*Activity:*
Print only the lines below from the one with "о продуктах и" to the one with "para decorar tu", both included, exactly as they stand. Leave pictures out.

○ ○ ○

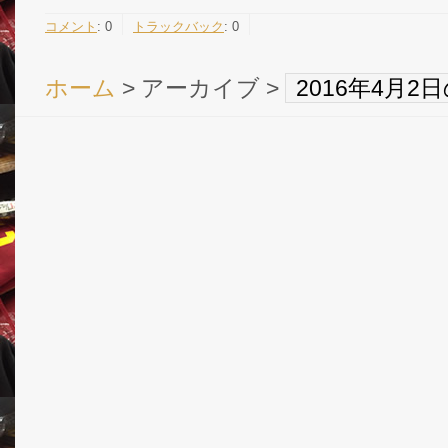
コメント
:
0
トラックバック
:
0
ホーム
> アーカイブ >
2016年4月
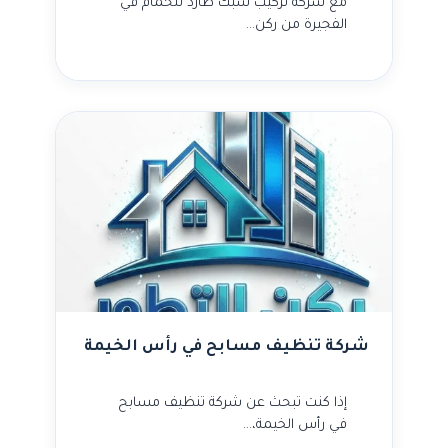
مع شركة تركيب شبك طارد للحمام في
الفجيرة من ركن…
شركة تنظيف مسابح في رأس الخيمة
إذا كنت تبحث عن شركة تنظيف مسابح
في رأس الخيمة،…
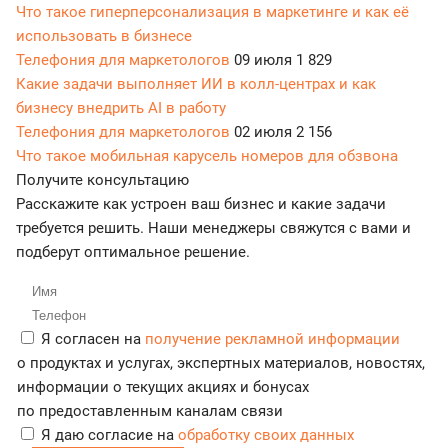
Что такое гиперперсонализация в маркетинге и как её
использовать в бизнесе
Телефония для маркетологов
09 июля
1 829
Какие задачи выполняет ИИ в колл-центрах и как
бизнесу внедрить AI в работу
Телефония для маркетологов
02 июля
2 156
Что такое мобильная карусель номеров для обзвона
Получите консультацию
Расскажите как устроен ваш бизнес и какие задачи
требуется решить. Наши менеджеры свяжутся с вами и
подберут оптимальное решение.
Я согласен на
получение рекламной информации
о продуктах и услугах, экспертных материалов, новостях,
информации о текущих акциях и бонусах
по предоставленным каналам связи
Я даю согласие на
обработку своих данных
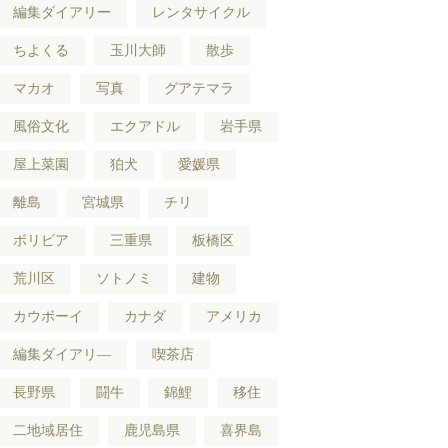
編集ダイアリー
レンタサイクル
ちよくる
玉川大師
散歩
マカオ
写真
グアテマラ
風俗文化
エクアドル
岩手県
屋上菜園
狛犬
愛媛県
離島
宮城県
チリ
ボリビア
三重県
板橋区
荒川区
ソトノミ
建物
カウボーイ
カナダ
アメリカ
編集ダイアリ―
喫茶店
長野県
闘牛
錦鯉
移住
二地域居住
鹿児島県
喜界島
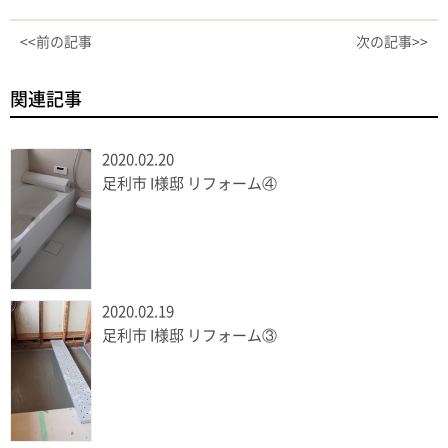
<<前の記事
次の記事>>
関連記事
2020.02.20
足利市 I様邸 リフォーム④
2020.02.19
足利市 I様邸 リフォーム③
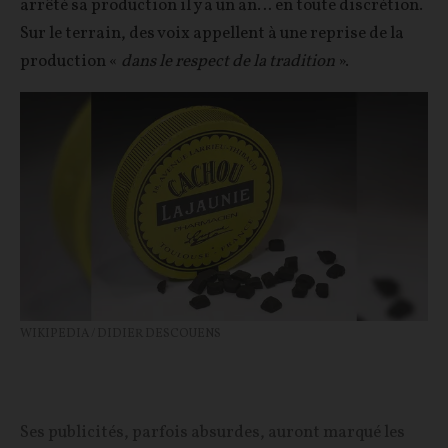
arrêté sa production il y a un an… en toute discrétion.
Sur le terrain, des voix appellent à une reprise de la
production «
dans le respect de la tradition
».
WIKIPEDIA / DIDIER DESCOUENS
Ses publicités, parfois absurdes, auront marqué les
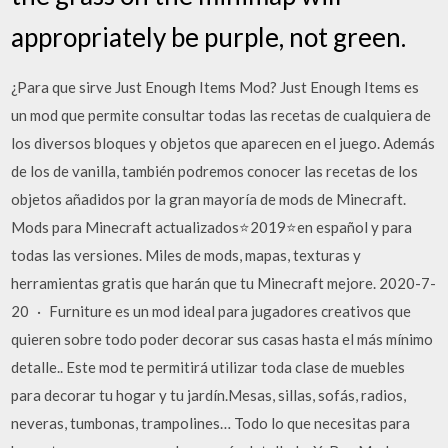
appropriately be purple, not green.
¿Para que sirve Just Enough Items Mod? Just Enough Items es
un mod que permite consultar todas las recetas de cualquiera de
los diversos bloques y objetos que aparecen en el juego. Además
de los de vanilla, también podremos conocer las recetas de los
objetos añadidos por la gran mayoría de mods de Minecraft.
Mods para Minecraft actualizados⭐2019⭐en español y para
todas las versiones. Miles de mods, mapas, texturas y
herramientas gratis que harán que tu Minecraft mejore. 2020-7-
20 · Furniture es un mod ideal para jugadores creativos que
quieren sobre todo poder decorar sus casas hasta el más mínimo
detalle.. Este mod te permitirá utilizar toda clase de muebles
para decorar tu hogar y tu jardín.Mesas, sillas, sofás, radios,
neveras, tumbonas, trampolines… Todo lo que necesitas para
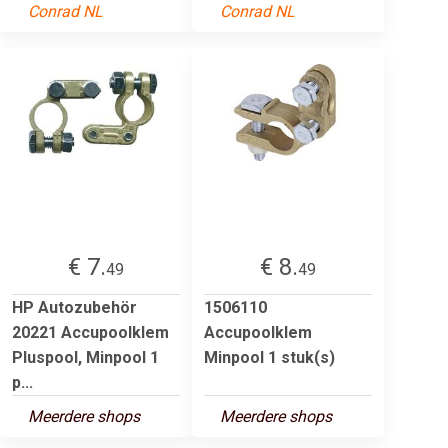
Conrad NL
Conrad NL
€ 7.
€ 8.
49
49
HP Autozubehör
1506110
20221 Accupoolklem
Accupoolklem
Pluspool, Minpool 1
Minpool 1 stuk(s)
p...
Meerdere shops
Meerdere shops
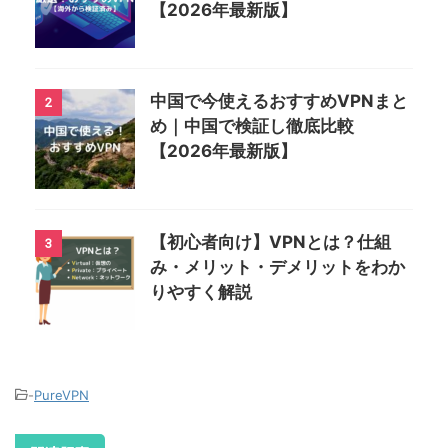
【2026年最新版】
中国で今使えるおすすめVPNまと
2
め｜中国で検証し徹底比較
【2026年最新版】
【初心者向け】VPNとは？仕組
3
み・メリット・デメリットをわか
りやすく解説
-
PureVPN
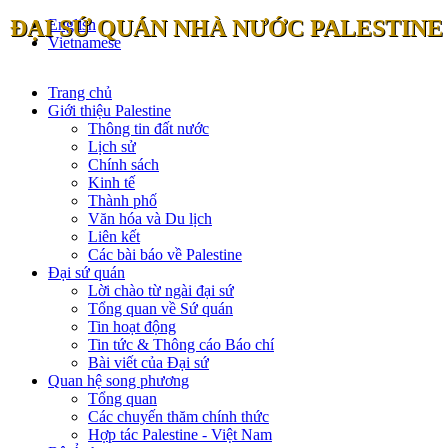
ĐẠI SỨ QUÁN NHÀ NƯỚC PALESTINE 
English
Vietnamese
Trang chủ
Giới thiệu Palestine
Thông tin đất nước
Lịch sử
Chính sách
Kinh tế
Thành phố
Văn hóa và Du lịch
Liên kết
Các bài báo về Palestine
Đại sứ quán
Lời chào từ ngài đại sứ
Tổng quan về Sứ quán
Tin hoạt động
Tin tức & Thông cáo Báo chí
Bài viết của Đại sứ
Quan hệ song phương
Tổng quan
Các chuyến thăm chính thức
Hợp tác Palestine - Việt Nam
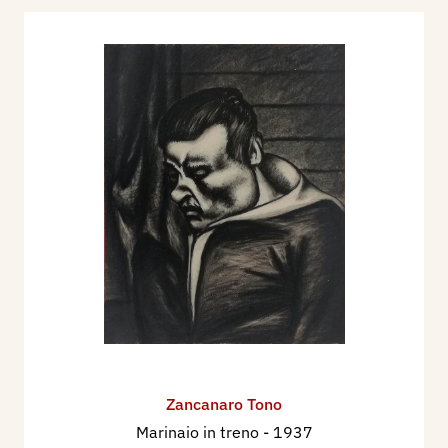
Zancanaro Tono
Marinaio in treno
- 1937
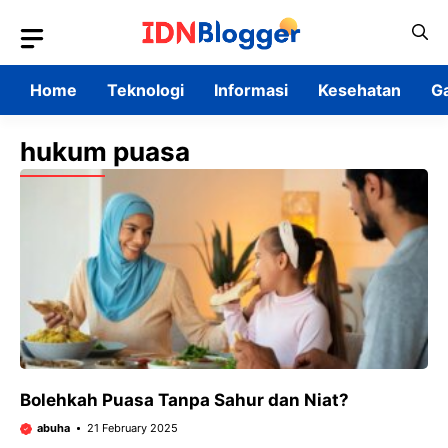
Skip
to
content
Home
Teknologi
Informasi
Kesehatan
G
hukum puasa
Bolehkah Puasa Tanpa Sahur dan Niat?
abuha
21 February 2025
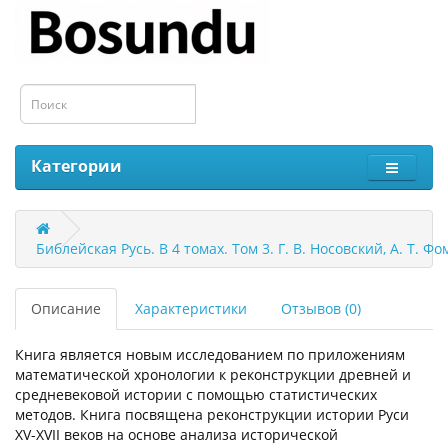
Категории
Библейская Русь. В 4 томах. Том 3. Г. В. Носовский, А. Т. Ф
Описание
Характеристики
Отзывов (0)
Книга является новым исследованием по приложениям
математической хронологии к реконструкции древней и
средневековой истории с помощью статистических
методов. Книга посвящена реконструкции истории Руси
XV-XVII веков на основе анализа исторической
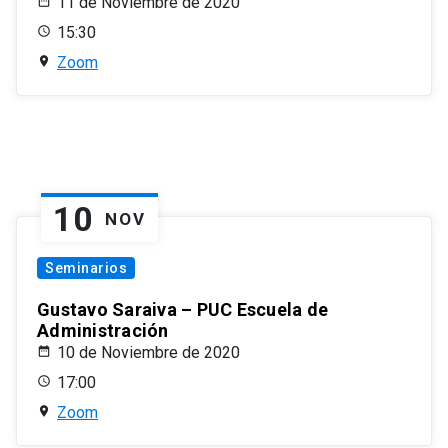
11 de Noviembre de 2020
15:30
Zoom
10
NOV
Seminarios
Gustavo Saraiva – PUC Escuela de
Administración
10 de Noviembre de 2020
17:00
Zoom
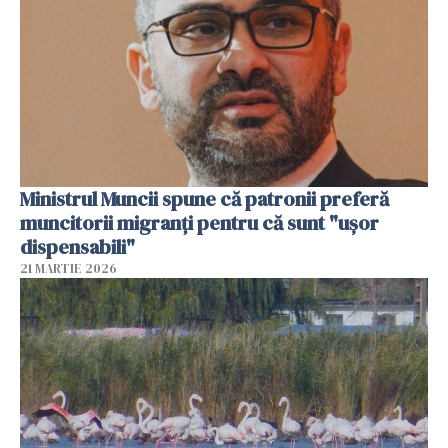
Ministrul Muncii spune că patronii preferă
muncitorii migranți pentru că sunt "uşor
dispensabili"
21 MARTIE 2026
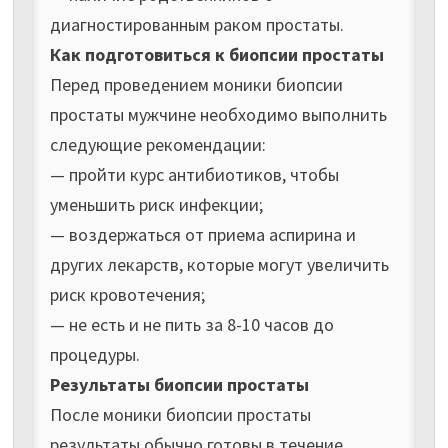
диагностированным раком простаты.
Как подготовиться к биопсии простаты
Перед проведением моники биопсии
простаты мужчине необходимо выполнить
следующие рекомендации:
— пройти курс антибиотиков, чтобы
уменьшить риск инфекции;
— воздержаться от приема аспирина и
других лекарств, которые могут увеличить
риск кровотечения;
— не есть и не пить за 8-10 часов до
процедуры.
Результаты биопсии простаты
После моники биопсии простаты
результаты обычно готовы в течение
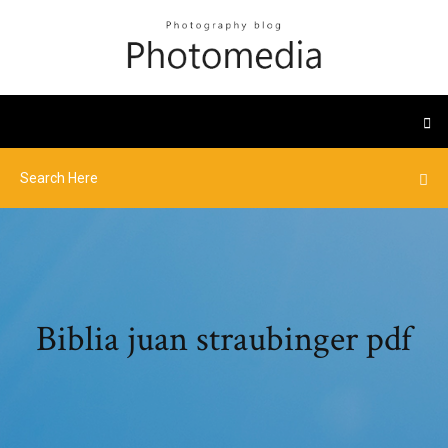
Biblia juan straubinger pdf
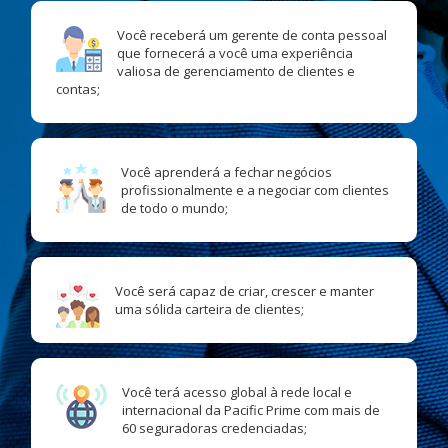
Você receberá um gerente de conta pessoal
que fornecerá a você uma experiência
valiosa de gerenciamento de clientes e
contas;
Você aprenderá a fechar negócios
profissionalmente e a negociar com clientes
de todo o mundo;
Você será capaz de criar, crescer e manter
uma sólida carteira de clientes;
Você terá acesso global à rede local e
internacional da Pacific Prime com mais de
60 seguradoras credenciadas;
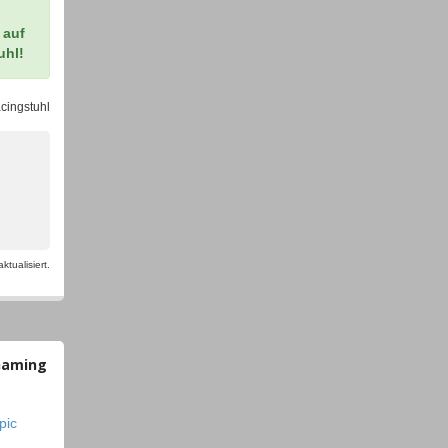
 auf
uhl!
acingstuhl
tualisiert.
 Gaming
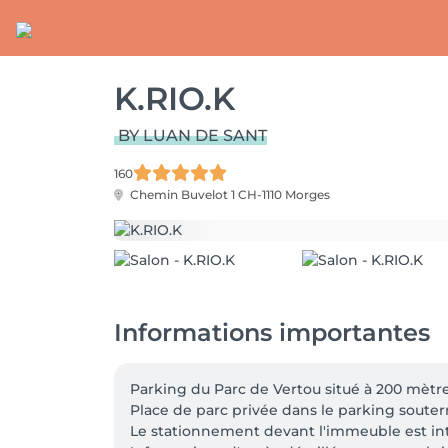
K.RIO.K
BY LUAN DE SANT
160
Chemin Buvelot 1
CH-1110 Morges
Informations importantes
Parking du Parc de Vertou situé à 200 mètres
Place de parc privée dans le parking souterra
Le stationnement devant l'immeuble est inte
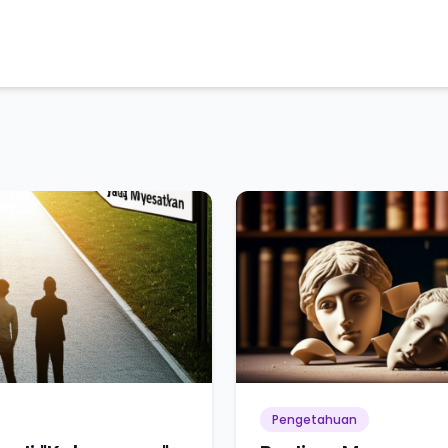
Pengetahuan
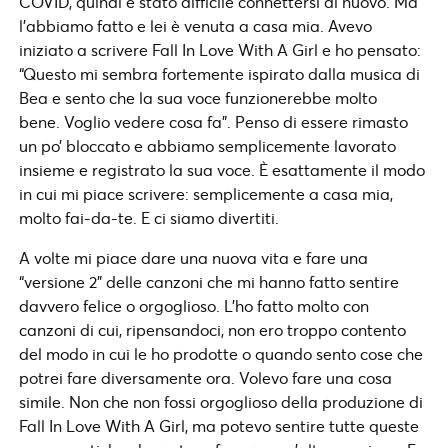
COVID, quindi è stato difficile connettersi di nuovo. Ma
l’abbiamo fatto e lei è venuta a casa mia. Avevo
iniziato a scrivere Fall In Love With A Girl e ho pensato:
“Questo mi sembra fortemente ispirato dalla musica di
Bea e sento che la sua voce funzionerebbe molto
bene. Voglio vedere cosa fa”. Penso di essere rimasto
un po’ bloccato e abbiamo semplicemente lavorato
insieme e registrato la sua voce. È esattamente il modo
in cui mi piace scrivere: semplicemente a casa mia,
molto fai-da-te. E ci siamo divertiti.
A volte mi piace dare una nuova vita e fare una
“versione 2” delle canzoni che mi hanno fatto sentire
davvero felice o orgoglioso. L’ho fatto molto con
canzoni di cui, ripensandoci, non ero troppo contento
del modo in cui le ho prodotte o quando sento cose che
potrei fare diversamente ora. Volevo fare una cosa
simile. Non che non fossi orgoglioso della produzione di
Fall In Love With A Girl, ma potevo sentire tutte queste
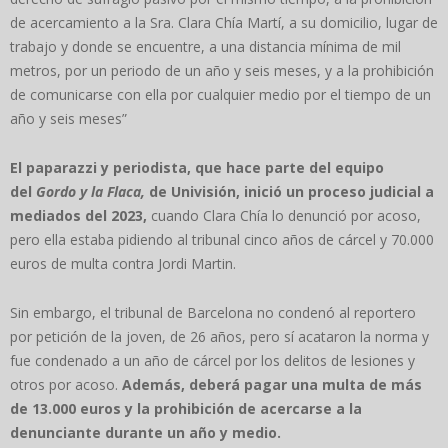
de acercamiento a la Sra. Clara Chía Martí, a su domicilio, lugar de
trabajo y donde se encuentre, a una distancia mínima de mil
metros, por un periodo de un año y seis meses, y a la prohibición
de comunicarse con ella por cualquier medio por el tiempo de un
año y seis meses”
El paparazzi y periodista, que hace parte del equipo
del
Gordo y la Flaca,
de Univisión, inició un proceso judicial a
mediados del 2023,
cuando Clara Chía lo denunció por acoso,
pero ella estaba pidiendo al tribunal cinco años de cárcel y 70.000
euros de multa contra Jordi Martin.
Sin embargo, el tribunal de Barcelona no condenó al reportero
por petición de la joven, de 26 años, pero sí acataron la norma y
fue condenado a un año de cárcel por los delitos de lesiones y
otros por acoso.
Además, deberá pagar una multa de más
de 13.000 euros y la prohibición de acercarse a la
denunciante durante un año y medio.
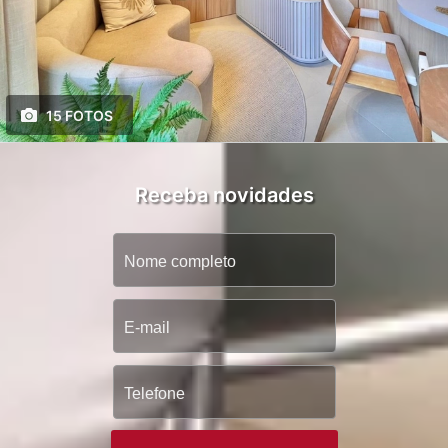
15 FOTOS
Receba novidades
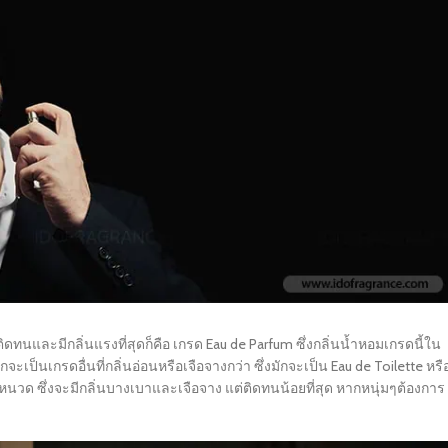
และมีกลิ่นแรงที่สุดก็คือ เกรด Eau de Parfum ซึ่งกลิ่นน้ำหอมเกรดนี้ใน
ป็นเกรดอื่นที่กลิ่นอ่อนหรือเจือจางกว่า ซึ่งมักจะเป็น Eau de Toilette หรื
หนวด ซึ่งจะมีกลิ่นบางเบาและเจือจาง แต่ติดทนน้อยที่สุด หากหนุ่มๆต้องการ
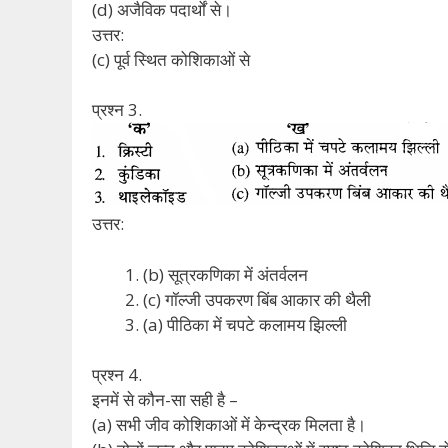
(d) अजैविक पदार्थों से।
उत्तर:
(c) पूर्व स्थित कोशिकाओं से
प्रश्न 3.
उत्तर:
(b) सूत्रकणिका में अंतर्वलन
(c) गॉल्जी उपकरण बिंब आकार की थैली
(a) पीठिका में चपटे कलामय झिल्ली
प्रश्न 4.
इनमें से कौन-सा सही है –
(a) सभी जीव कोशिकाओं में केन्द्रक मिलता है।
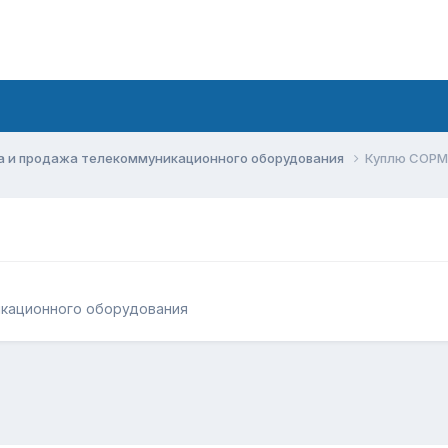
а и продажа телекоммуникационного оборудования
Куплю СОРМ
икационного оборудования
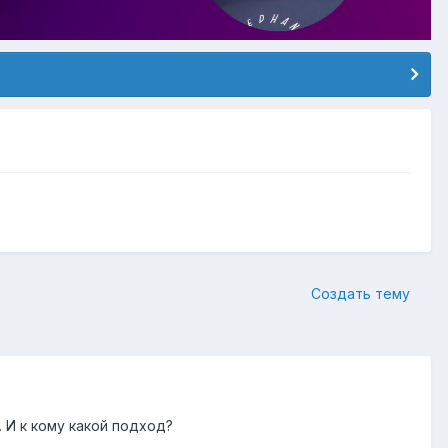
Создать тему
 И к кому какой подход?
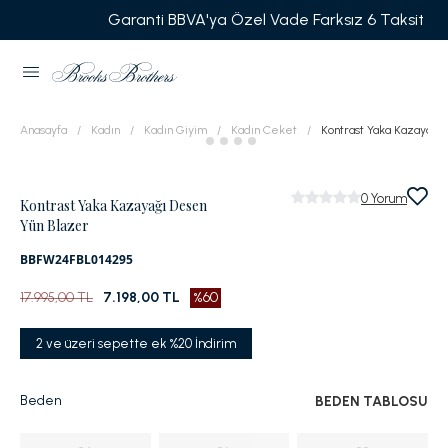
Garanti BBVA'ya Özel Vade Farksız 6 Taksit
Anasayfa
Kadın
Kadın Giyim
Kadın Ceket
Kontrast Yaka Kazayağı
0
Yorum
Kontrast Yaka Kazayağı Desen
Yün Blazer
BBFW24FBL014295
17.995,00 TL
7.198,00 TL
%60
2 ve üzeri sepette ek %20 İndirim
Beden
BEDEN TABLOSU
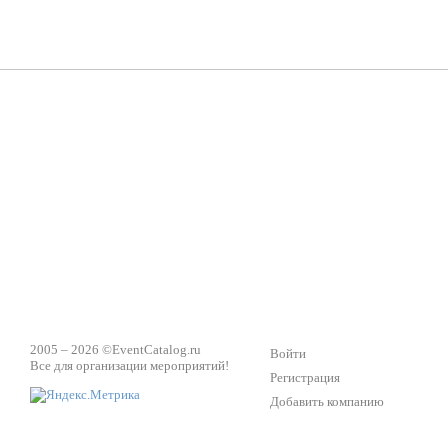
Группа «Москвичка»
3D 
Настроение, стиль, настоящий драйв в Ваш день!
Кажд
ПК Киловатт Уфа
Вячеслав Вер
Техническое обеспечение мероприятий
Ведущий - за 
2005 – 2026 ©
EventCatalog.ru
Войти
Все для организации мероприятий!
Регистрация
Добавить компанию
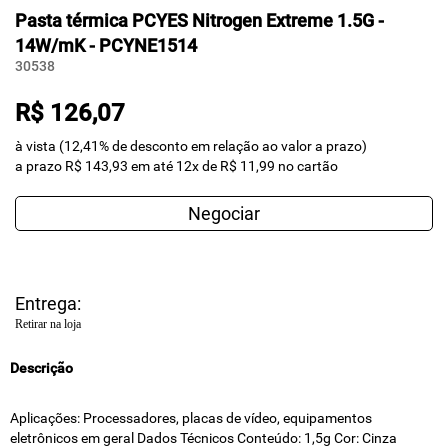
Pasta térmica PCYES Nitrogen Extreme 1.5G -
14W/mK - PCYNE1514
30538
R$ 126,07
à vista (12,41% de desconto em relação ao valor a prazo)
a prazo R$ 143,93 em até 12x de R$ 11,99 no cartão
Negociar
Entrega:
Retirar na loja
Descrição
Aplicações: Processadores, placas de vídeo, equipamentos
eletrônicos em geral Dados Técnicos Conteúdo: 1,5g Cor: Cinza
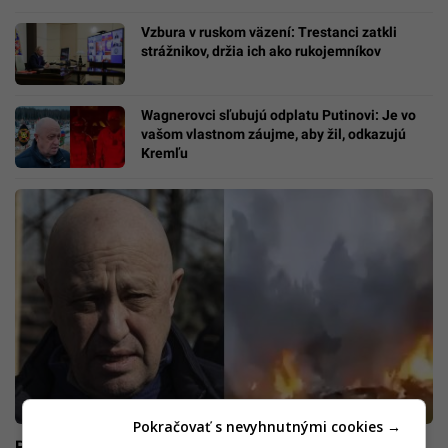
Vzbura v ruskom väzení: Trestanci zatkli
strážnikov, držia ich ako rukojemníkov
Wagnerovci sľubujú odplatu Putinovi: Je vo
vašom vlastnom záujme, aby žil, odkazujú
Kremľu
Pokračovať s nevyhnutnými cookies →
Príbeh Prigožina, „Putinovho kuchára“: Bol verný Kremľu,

○ ○ ○

*Written reply:*
о продуктах и услугах, экспертных материалов, новостях,
информации о текущих акциях и бонусах
по предоставленным каналам связи
Я даю согласие на
обработку своих данных
編集ダイアリー
レンタサイクル
ちよくる
玉川大師
散歩
マカオ
写真
グアテマラ
風俗文化
エクアドル
岩手県
屋上菜園
狛犬
愛媛県
離島
宮城県
チリ
ボリビア
三重県
板橋区
荒川区
ソトノミ
建物
カウボーイ
カナダ
アメリカ
編集ダイアリ―
喫茶店
長野県
闘牛
錦鯉
移住
二地域居住
鹿児島県
喜界島
<<前の記事
次の記事>>
関連記事
2020.02.20
足利市 I様邸 リフォーム④
2020.02.19
足利市 I様邸 リフォーム③
arrêté sa production il y a un an… en toute discrétion.
Sur le terrain, des voix appellent à une reprise de la
production «
dans le respect de la tradition
».
WIKIPEDIA / DIDIER DESCOUENS
Ses publicités, parfois absurdes, auront marqué les
appropriately be purple, not green.
¿Para que sirve Just Enough Items Mod? Just Enough Items es
un mod que permite consultar todas las recetas de cualquiera de
los diversos bloques y objetos que aparecen en el juego. Además
de los de vanilla, también podremos conocer las recetas de los
objetos añadidos por la gran mayoría de mods de Minecraft.
Mods para Minecraft actualizados⭐2019⭐en español y para
todas las versiones. Miles de mods, mapas, texturas y
herramientas gratis que harán que tu Minecraft mejore. 2020-7-
20 · Furniture es un mod ideal para jugadores creativos que
quieren sobre todo poder decorar sus casas hasta el más mínimo
detalle.. Este mod te permitirá utilizar toda clase de muebles
para decorar tu hogar y tu jardín.Mesas, sillas, sofás, radios,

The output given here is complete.